I spent last week deep in the Ecuadorian Amazon basin. Getting there took most of the morning; a 4.5hr drive to Shell, then a 50 minute prop plane flight towards the Peruvian border, landing on a dirt airstrip where we transferred down the bank (literally) to a motorised canoe for a 40 minute ride down the Pastaza and Capahuari rivers to the lodge. The eco-lodge I stayed at, Kapawi (Kap pah wee) is located in one of the most pristine and isolated points in the Amazon Basin. No logging or oil drilling has been done here and the closest town is ten days walk away.

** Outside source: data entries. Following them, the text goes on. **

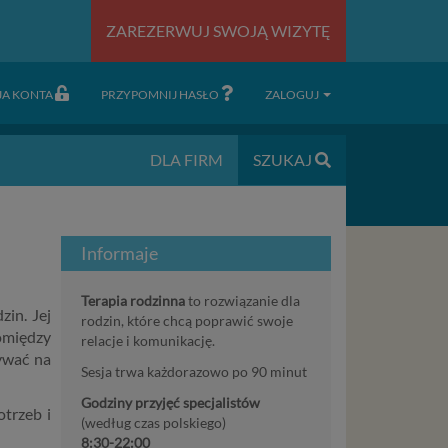
ZAREZERWUJ SWOJĄ WIZYTĘ
JA KONTA
PRZYPOMNIJ HASŁO
ZALOGUJ
DLA FIRM
SZUKAJ
Informaje
Terapia rodzinna
to rozwiązanie dla
zin. Jej
rodzin, które chcą poprawić swoje
omiędzy
relacje i komunikację.
ywać na
Sesja trwa każdorazowo po 90 minut
Godziny przyjęć specjalistów
otrzeb i
(według czas polskiego)
8:30-22:00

We waited in Shell for the rain to stop and visibility to be returned before we could board the prop plane and head out. Although it was teeming down in the towns of Puyo and Shell on the edge of the rainforest, it wasn’t raining further into the rainforest, which turned out to be very lucky given the airstrip was dirt.
Each program (4 night, 3 night) has it’s own guides, an Achuar guide and a naturalist so you get to know them pretty well by the time your week is up. The guides are fantastic in finding and pointing out birds and other wildlife – although they need the patience of a saint: “Where? What tree? I can’t see it” And once the bird or animal had been discovered by us, Omar, our naturalist described it’s behaviour and characteristics which helped us understand relationships in the rainforest.
We had the opportunity to go on several hikes in the rainforest. What surprised me was that the rainforest is not uniform. We hiked several different trails and each one was home to different types of insects and animals based on the plants and trees growing there. It is also pretty humid, and even though the hikes were not particularly exhausting, by the end of it your clothes are stuck to your skin and you look like you have swum through a puddle, hair stuck to your red-faced head.
Each morning we got taken bird watching by canoe – I would have a lot of bird photos to show you, but by the time I found them with binoculars, trying to find that spec again with my camera was beyond me. Still, we saw toucans, parrots, parakeets, stinky turkeys (Hoatzin), Speckled Chachalaca, macaws, storks, pigeons, and many many others of the estimated 540 species that live in the Ecuadorian Amazon basin.
We also saw pink dolphins in the river. Pink dolphins at Kapawi have survived for centuries due to the local belief that they possess magical powers, however they are in danger of extinction in other areas. There are piranha in the river as well, however only the guides managed to catch anything. We had piranha for dinner, apart from its scary looking teeth and a lot of bones, it was a tasty fish. You would need to eat a couple to be full though.
I loved Kapawi – the amazing meals, the enthusiastic and friendly guides who loved their jobs, the various activities (hikes, bird watching, caiman spotting, kayaking, fishing, night hikes, Achuar community visit) and amazingly comfortable accommodation. It was hard to leave after a week and I think a little piece of me is still there.